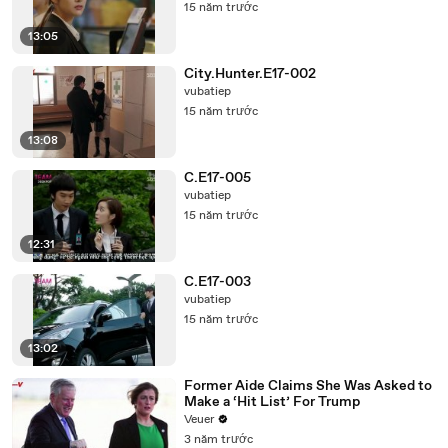
15 năm trước
13:05
City.Hunter.E17-002
vubatiep
15 năm trước
13:08
C.E17-005
vubatiep
15 năm trước
12:31
C.E17-003
vubatiep
15 năm trước
13:02
Former Aide Claims She Was Asked to
Make a ‘Hit List’ For Trump
Veuer
3 năm trước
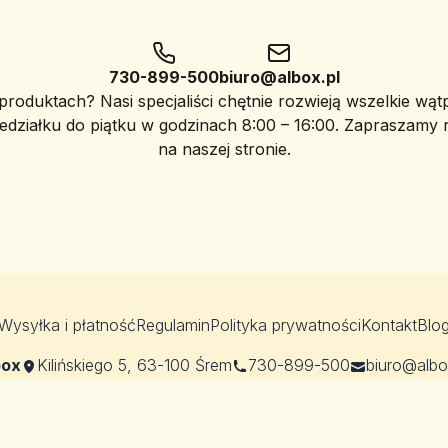
730-899-500
biuro@albox.pl
roduktach? Nasi specjaliści chętnie rozwieją wszelkie wąt
edziałku do piątku w godzinach 8:00 – 16:00. Zapraszamy
na naszej stronie.
Wysyłka i płatność
Regulamin
Polityka prywatności
Kontakt
Blo
box
Kilińskiego 5, 63-100 Śrem
730-899-500
biuro@albo
© 2026 albox.pl, wszystkie prawa zastrzeżone.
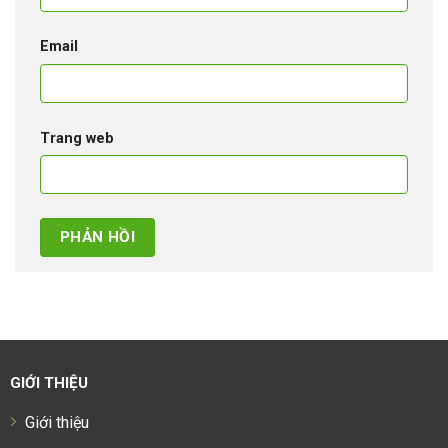
Email
Trang web
GIỚI THIỆU
Giới thiệu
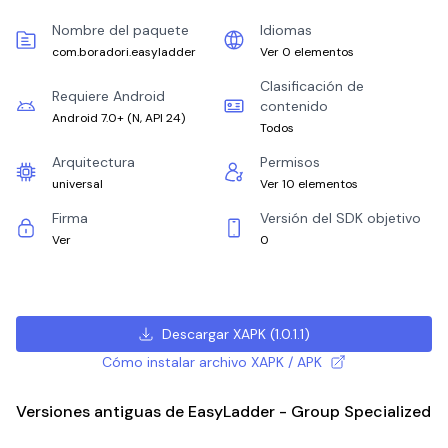
Nombre del paquete
Idiomas
com.boradori.easyladder
Ver 0 elementos
Clasificación de
Requiere Android
contenido
Android 7.0+
(
N, API 24
)
Todos
Arquitectura
Permisos
universal
Ver 10 elementos
Firma
Versión del SDK objetivo
Ver
0
Descargar XAPK
(
1.0.1.1
)
Cómo instalar archivo XAPK / APK
Versiones antiguas de EasyLadder - Group Specialized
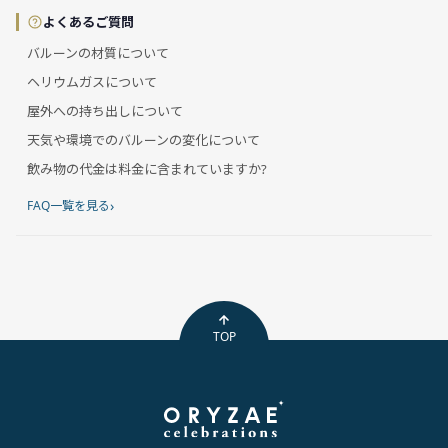
よくあるご質問
バルーンの材質について
ヘリウムガスについて
屋外への持ち出しについて
天気や環境でのバルーンの変化について
飲み物の代金は料金に含まれていますか?
›
FAQ一覧を見る
TOP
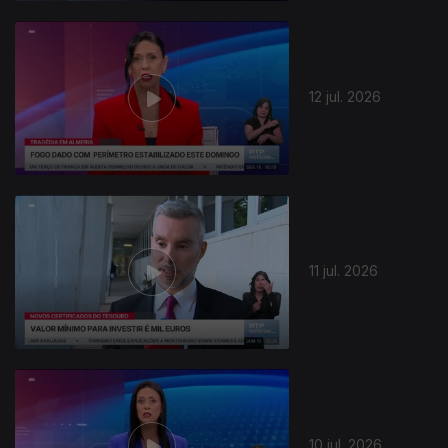
12 jul. 2026
11 jul. 2026
10 jul. 2026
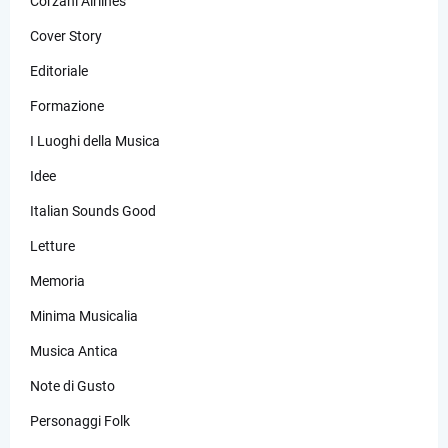
Corzani Airlines
Cover Story
Editoriale
Formazione
I Luoghi della Musica
Idee
Italian Sounds Good
Letture
Memoria
Minima Musicalia
Musica Antica
Note di Gusto
Personaggi Folk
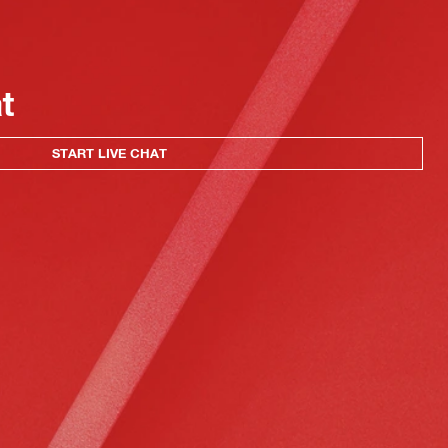
at
START LIVE CHAT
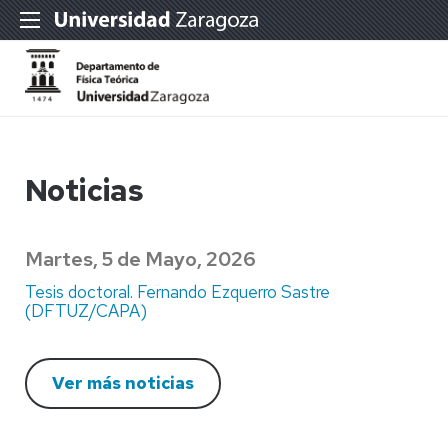
Noticias
Martes, 5 de Mayo, 2026
Tesis doctoral. Fernando Ezquerro Sastre
(DFTUZ/CAPA)
Ver más noticias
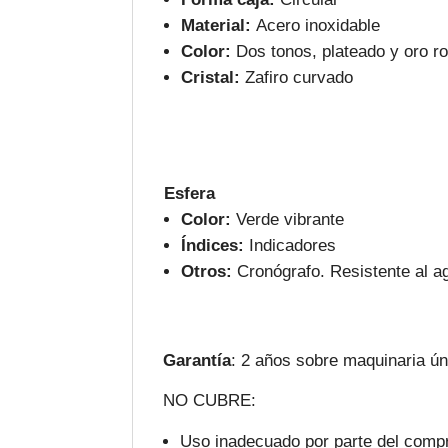
Material:
Acero inoxidable
Color:
Dos tonos, plateado y oro r
Cristal:
Zafiro curvado
Esfera
Color:
Verde vibrante
Índices:
Indicadores
Otros:
Cronógrafo. Resistente al 
Garantía
: 2 años sobre maquinaria ú
NO CUBRE:
Uso inadecuado por parte del compr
........
§ Your goal:
Your task is to reproduce every record exactly while omitting the pictures.

§ Answer space:
15 năm trước
13:05
City.Hunter.E17-002
vubatiep
15 năm trước
13:08
C.E17-005
vubatiep
15 năm trước
12:31
C.E17-003
vubatiep
15 năm trước
13:02
Former Aide Claims She Was Asked to
Make a ‘Hit List’ For Trump
Veuer
3 năm trước
730-899-500
biuro@albox.pl
roduktach? Nasi specjaliści chętnie rozwieją wszelkie wąt
edziałku do piątku w godzinach 8:00 – 16:00. Zapraszamy
na naszej stronie.
Wysyłka i płatność
Regulamin
Polityka prywatności
Kontakt
Blo
box
Kilińskiego 5, 63-100 Śrem
730-899-500
biuro@albo
© 2026 albox.pl, wszystkie prawa zastrzeżone.
Email
Trang web
GIỚI THIỆU
Giới thiệu
Nombre del paquete
Idiomas
com.boradori.easyladder
Ver 0 elementos
Clasificación de
Requiere Android
contenido
Android 7.0+
(
N, API 24
)
Todos
Arquitectura
Permisos
universal
Ver 10 elementos
Firma
Versión del SDK objetivo
Ver
0
Descargar XAPK
(
1.0.1.1
)
Cómo instalar archivo XAPK / APK
Versiones antiguas de EasyLadder - Group Specialized
よくあるご質問
バルーンの材質について
ヘリウムガスについて
屋外への持ち出しについて
天気や環境でのバルーンの変化について
飲み物の代金は料金に含まれていますか?
›
FAQ一覧を見る
TOP
12 jul. 2026
11 jul. 2026
10 jul. 2026
Corzani Airlines
Cover Story
Editoriale
Formazione
I Luoghi della Musica
Idee
Italian Sounds Good
Letture
Memoria
Minima Musicalia
Musica Antica
Note di Gusto
Personaggi Folk
at
START LIVE CHAT
Noticias
Martes, 5 de Mayo, 2026
Tesis doctoral. Fernando Ezquerro Sastre
(DFTUZ/CAPA)
Ver más noticias
Material:
Acero inoxidable
Color:
Dos tonos, plateado y oro r
Cristal:
Zafiro curvado
Esfera
Color:
Verde vibrante
Índices:
Indicadores
Otros:
Cronógrafo. Resistente al 
Garantía
: 2 años sobre maquinaria ú
NO CUBRE:
Uso inadecuado por parte del compr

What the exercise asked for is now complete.